Required action
The pictures stay out; all of the data is to be printed exactly.

*** Block opens ***

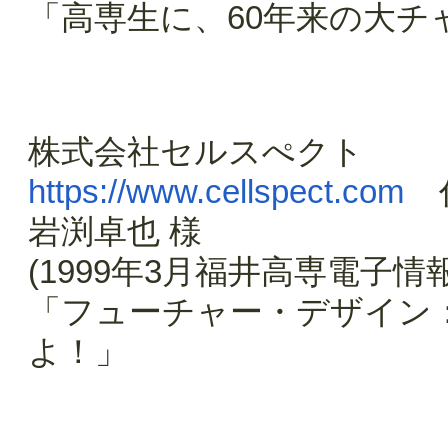
「高専生に、60年来の大チ
株式会社セルスぺクト
https://www.cellspect.com
代
岩渕卓也 様
(1999年3月福井高専電子情
「フューチャー・デザイン
よ！」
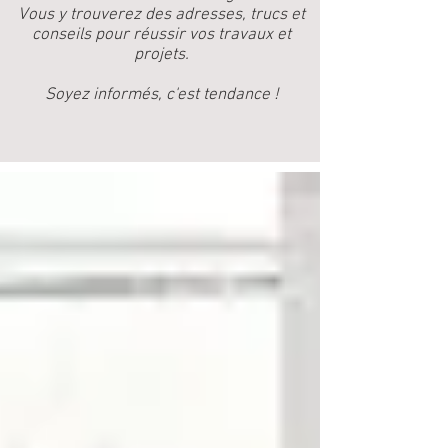
Vous y trouverez des adresses, trucs et
conseils pour réussir vos travaux et
projets.
Soyez informés, c'est tendance !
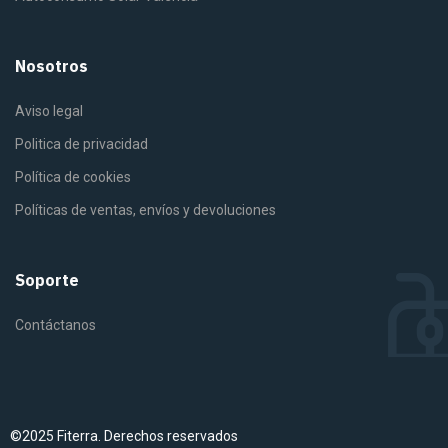
Nosotros
Aviso legal
Politica de privacidad
Política de cookies
Políticas de ventas, envíos y devoluciones
Soporte
Contáctanos
©2025 Fiterra. Derechos reservados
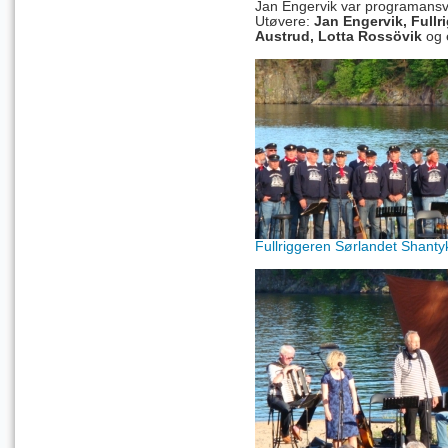
Jan Engervik
var programansva
Utøvere:
Jan Engervik
, Full
Austrud, Lotta Rossövik
og 
Fullriggeren Sørlandet Shanty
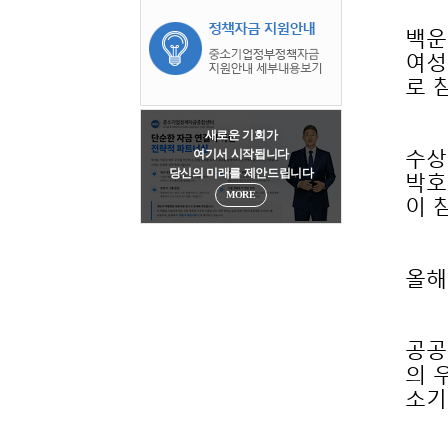
로 
새로운 기회가
여기서 시작됩니다
당신의 미래를 제안드립니다
이 
MORE
올해
소기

*** Block closes ***

Exercise output
「高専生に、60年来の大チ
株式会社セルスぺクト
https://www.cellspect.com
代
岩渕卓也 様
(1999年3月福井高専電子情
「フューチャー・デザイン
よ！」
Vous y trouverez des adresses, trucs et
conseils pour réussir vos travaux et
projets.
Soyez informés, c'est tendance !
Nosotros
Aviso legal
Politica de privacidad
Política de cookies
Políticas de ventas, envíos y devoluciones
Soporte
Contáctanos
©2025 Fiterra. Derechos reservados
Jan Engervik
var programansva
Utøvere:
Jan Engervik
, Full
Austrud, Lotta Rossövik
og 
Fullriggeren Sørlandet Shanty
로 
새로운 기회가
여기서 시작됩니다
당신의 미래를 제안드립니다
이 
MORE
올해
소기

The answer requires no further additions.